It’s an interesting backdrop for the founder of TheBoardroom Africa (TBrA), a business launched in 2016, dedicated to promoting diverse leadership talent to board and executive positions across Africa and the globe, and which is now, in its own words, “a continent-wide movement for change”.
Today, TBrA’s membership comes from both the African continent and its diaspora. The organisation is focused on “building better boardrooms and more inclusive leadership spaces, enhancing and amplifying the potential of Africa's exceptional leaders”. TBrA does this in two ways: connecting businesses with talent and working with leaders, especially women, and equipping them with the resources they need as they navigate their leadership journeys.
Exploration
Ashong-Sam’s own journey to becoming one of Africa’s leading change-makers has been a global experience. Brought up between Ghana and the UK, she moved to the US at 17 to join her father. “The US is where I really started to find myself and discover my passions,” she says. “The educational setting really allowed me to be exploratory.”
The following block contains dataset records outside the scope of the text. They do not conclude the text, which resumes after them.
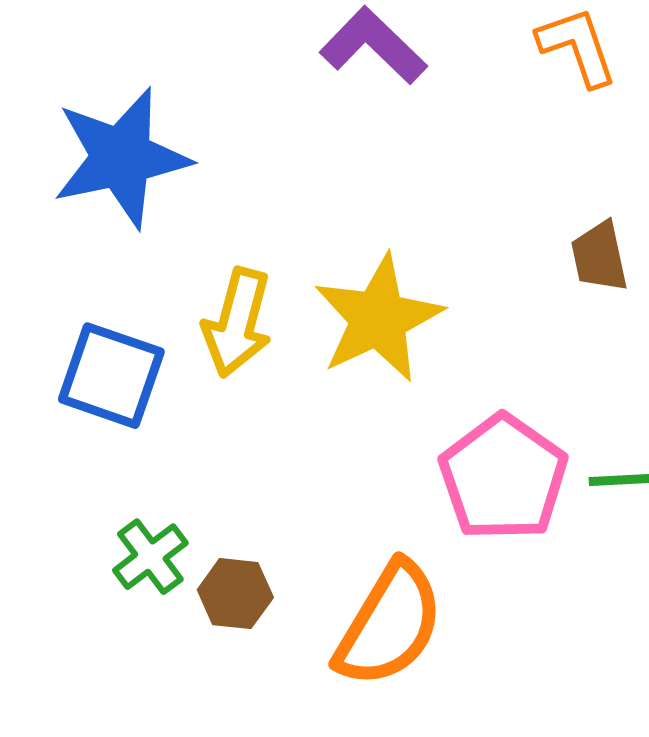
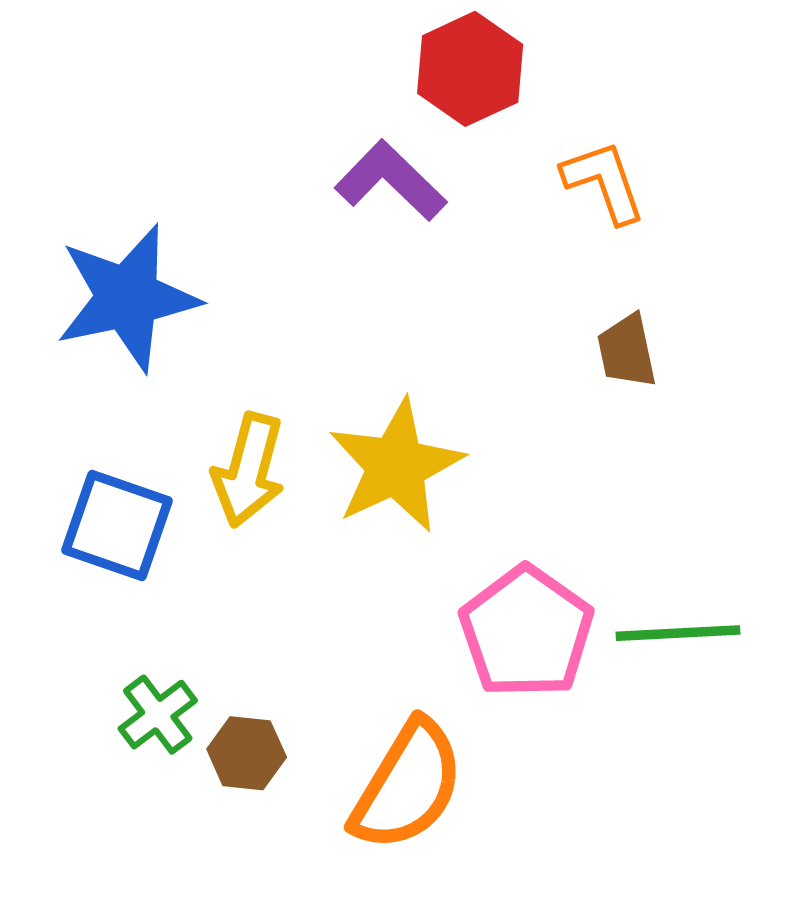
brown trapezoid: (599, 257) -> (627, 351), moved

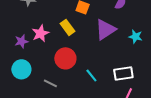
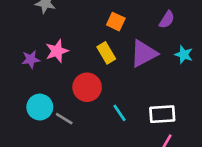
yellow rectangle: (67, 27) -> (106, 53), moved
cyan star: (135, 37) -> (184, 55), moved
cyan circle: (21, 69) -> (40, 107), moved

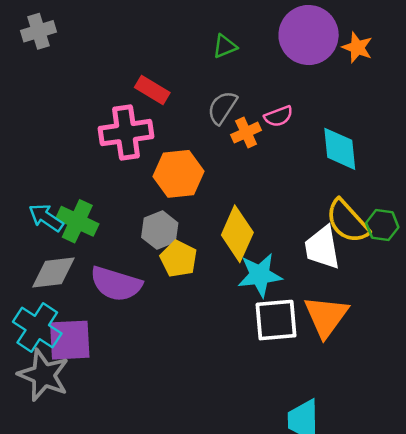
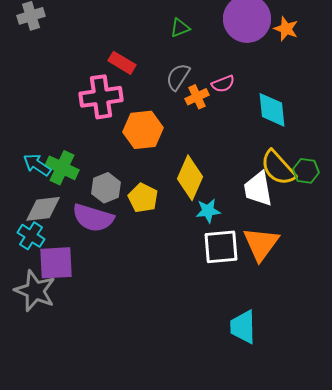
gray hexagon: (160, 230) -> (106, 188), moved
cyan star: (260, 275) -> (208, 211), size x0.7
cyan cross: (37, 328) -> (31, 236), moved, size x0.7

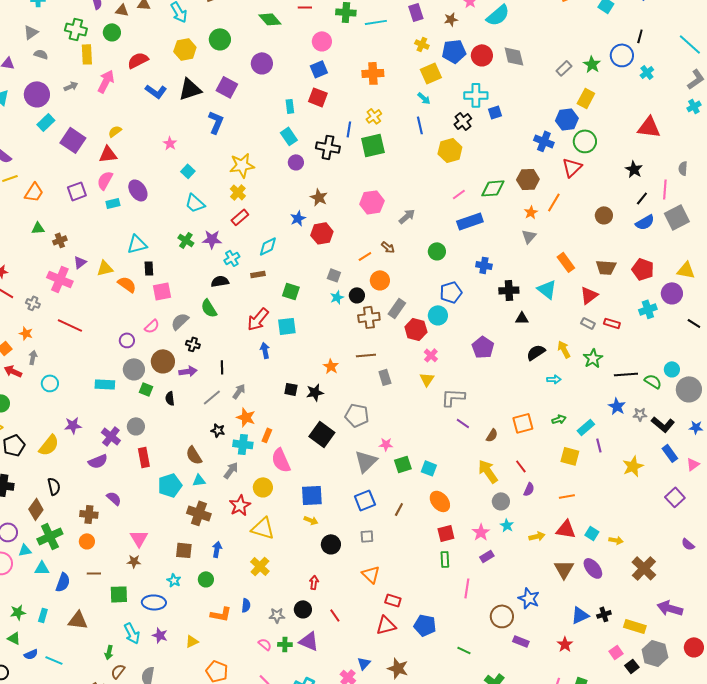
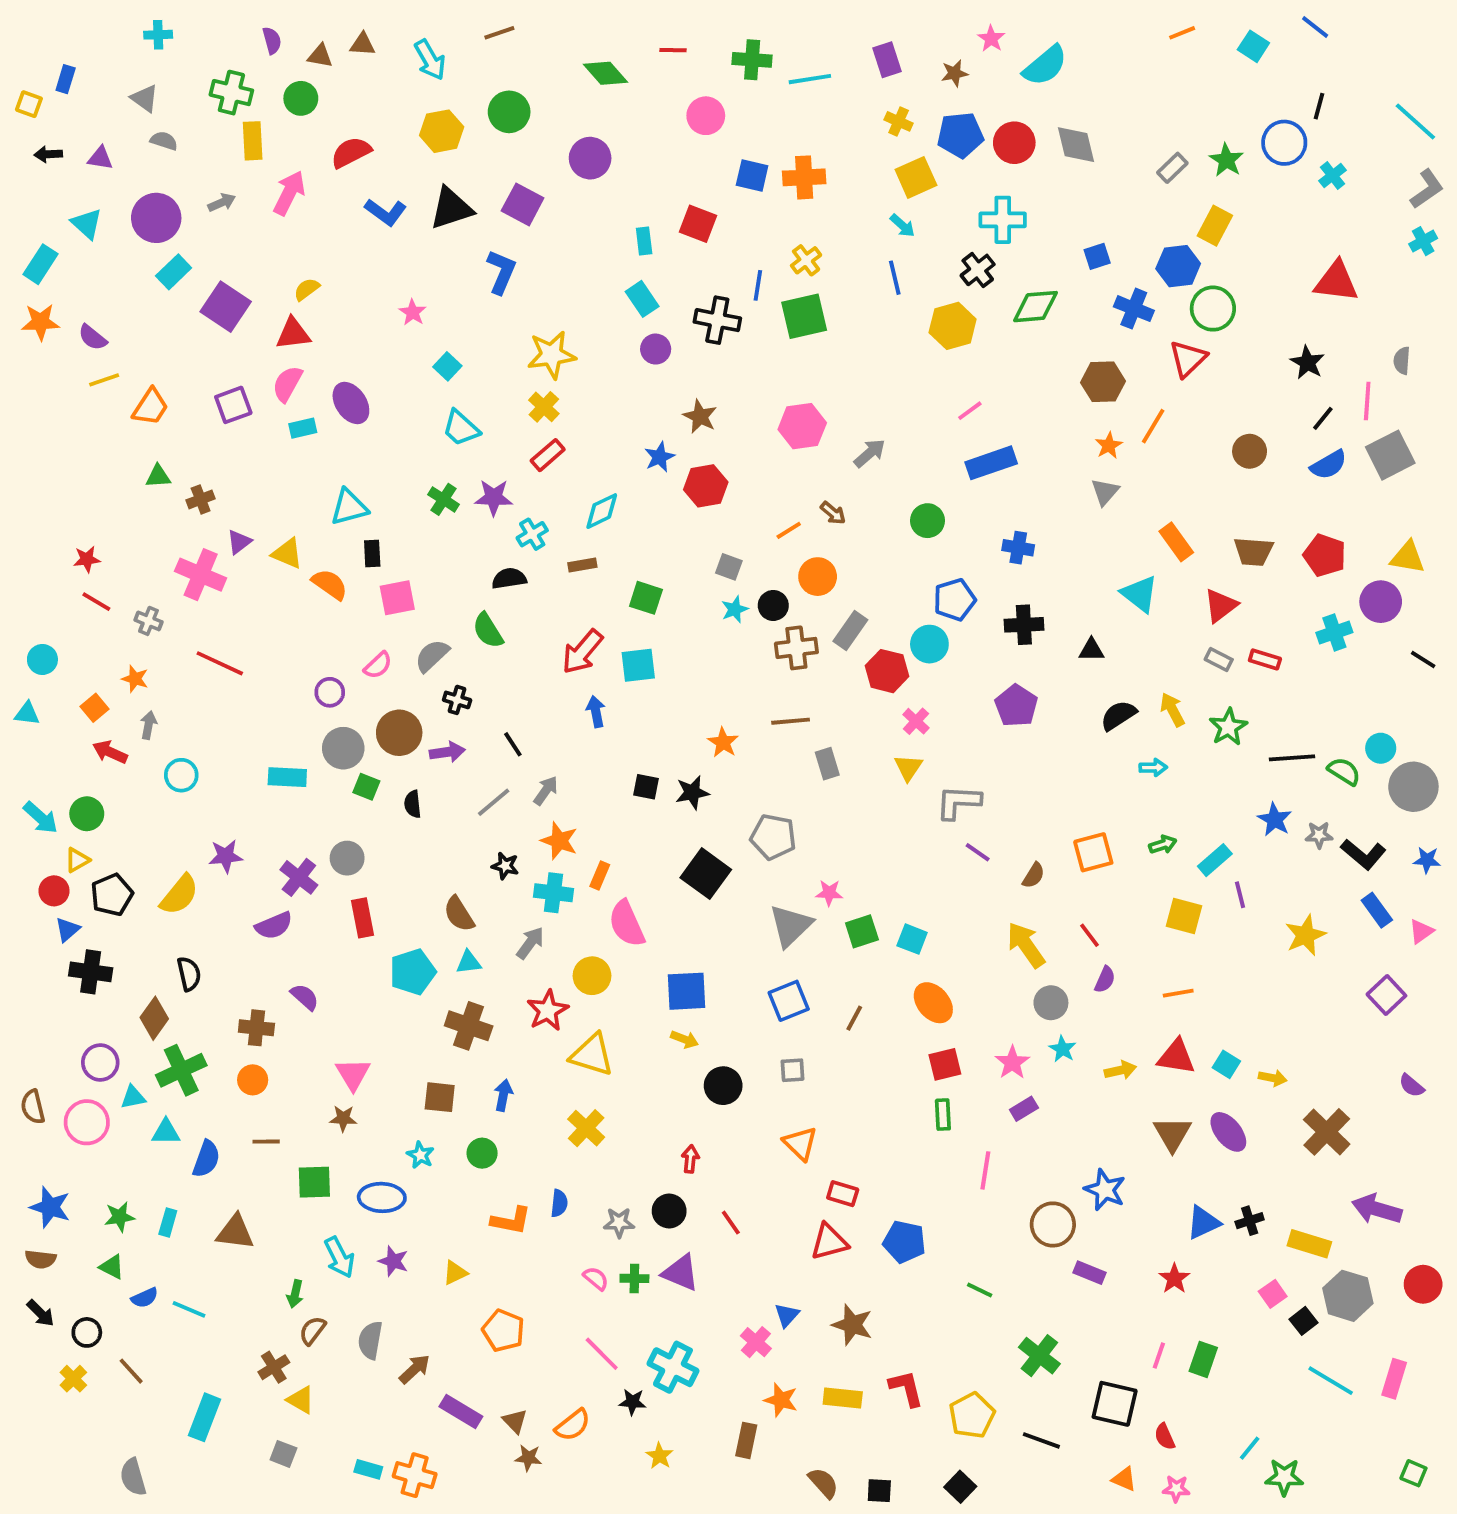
gray triangle: (31, 32) -> (145, 98), turned -49
blue square: (319, 69) -> (752, 175), moved, turned 36
blue square: (495, 112) -> (1097, 256), moved
green diamond: (493, 188) -> (1036, 307), moved
yellow triangle: (105, 268) -> (287, 553), turned 36
black cross: (509, 290) -> (1024, 625), moved
black line: (222, 367) -> (513, 744), turned -32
She has degrees in international politics, law, and energy, law and policy from the Universities of Minnesota, Exeter and Dundee respectively. While human rights law was her passion, the energy sector was calling her as Ghana had just made a major oil and gas discovery. “I wanted to be part of this changing narrative around Africa’s use of energy and fossil fuels,” she says. “I wanted to be one of those telling a different narrative about having resource wealth and how that translates into development and effective governance.”
Following her studies, she worked for multinational oil companies, where she “experienced the world of ‘dog eat dog’”, she says. “‘Keep climbing, take no prisoners!’ It was a very male-dominated environment – lots of technical and high-powered individuals – and there was very little introspection in terms of how this industry was going to help change the world. I started to question [the absence of women]. This increasingly became an area I was very interested in: what was stopping women from accessing the highest levels of leadership?”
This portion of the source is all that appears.